Sounds like PM Modi :wink:

Regards
Deepak

4 Likes

Hi Can you share the source of the information please.

I was looking at FII activity on ICICI direct and the numbers dont seem to the same (they should be, right ?)

Here it is -http://www.moneycontrol.com/stocks/marketstats/fii_dii_activity/?classic=true

Could you share the figures you have to make a comparison?

Here it is

1 Like

Thank you for sharing this. I did some digging up and found that your data is accurate. The moneycontrol data used earlier is provisional.

However in your data the Equity component of FII transactions have sale on the stock exchanges and the primary markets (pre-IPO anchor investments, FII subscription to the relevant IPO portion etc). You would need to remove that, but that wont change the numbers dramatically.

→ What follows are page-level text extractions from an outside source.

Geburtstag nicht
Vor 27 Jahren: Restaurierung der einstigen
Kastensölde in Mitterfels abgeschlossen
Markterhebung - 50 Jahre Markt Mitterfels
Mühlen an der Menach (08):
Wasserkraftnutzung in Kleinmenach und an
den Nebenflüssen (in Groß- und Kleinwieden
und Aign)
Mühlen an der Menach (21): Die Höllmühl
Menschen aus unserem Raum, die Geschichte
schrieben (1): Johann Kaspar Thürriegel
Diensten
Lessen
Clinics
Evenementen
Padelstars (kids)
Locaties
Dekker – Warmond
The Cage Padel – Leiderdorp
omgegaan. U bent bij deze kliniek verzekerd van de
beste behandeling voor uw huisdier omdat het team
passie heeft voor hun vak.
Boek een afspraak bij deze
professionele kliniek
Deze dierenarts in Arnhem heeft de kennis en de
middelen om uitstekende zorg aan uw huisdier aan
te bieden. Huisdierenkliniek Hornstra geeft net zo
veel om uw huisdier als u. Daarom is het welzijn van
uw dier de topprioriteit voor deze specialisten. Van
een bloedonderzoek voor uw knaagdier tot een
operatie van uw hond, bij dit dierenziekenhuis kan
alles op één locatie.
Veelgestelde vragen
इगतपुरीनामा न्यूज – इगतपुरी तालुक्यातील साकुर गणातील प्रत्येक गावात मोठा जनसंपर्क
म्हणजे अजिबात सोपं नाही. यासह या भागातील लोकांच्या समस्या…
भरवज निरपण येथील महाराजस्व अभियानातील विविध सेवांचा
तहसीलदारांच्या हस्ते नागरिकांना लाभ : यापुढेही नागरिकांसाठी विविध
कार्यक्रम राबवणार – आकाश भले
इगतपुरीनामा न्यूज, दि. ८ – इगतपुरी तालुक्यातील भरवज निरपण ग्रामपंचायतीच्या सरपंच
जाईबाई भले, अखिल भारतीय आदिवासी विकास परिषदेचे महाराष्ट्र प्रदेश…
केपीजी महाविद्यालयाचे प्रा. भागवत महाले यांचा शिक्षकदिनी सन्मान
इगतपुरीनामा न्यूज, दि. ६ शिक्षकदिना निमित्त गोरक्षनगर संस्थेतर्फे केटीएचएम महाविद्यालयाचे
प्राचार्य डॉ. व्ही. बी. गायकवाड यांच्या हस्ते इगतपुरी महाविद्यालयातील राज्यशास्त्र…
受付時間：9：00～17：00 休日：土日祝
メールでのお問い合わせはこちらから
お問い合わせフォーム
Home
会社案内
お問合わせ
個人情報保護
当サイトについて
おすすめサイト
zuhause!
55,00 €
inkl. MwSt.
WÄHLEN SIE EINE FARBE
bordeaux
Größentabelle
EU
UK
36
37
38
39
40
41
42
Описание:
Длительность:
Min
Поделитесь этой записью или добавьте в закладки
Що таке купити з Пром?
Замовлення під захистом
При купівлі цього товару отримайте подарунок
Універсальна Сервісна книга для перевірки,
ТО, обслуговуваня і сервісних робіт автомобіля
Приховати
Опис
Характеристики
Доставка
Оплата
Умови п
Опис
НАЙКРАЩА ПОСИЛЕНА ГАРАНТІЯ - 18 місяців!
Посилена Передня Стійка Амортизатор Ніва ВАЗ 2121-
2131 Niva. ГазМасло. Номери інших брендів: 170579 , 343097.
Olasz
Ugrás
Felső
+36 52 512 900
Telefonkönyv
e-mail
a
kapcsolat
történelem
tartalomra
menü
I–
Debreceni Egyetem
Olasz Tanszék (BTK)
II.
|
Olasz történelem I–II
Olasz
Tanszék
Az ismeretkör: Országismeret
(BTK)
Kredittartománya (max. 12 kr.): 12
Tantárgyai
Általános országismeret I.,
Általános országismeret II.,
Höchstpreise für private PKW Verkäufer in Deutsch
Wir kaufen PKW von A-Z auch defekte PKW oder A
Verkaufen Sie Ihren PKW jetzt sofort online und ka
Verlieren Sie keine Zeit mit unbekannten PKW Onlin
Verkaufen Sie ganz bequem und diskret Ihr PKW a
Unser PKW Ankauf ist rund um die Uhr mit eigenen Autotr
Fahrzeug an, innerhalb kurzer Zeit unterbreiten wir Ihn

The underlying source for the official FII transactions can be found here - FII transactions

But the underlying conclusion that FIIs are on a selling spree is unchanged. They were net sellers in 17 out of 19 trading days this month.

Cheers,

2 Likes

Why have FII turned sellers? Will this trend continue for many months? and How much will they sell?
are the key questions, we need to understand to guess where the market will be in 12 to 24 months.

Why have FII turned sellers?

  1. Profit Booking
  2. Expected return (growth) for next 12 month not good (high P/E)
  3. Indian Economy might take another 12 to 24 months before moving up.
    (FY18Q2 will be bad - my guess) - It might average a growth of 5 to 6% or less.
  4. Rupee depreciation
  5. CAD (Current Account Deficit) outlook is getting bad
  6. Repatriation of funds to US to take advantage of new tax law (??)
  7. Geo political tensions
  8. Expected correction in US and EURO market.

I don’t know how long this selling will continue? or how much fund will be departed.

Looking forward to others views as well.

Today’s FII selling is the highest that I can think of. I do not think FII’s have ever sold so much in a day anytime before to the best of my information. This sounds like a lot of selling.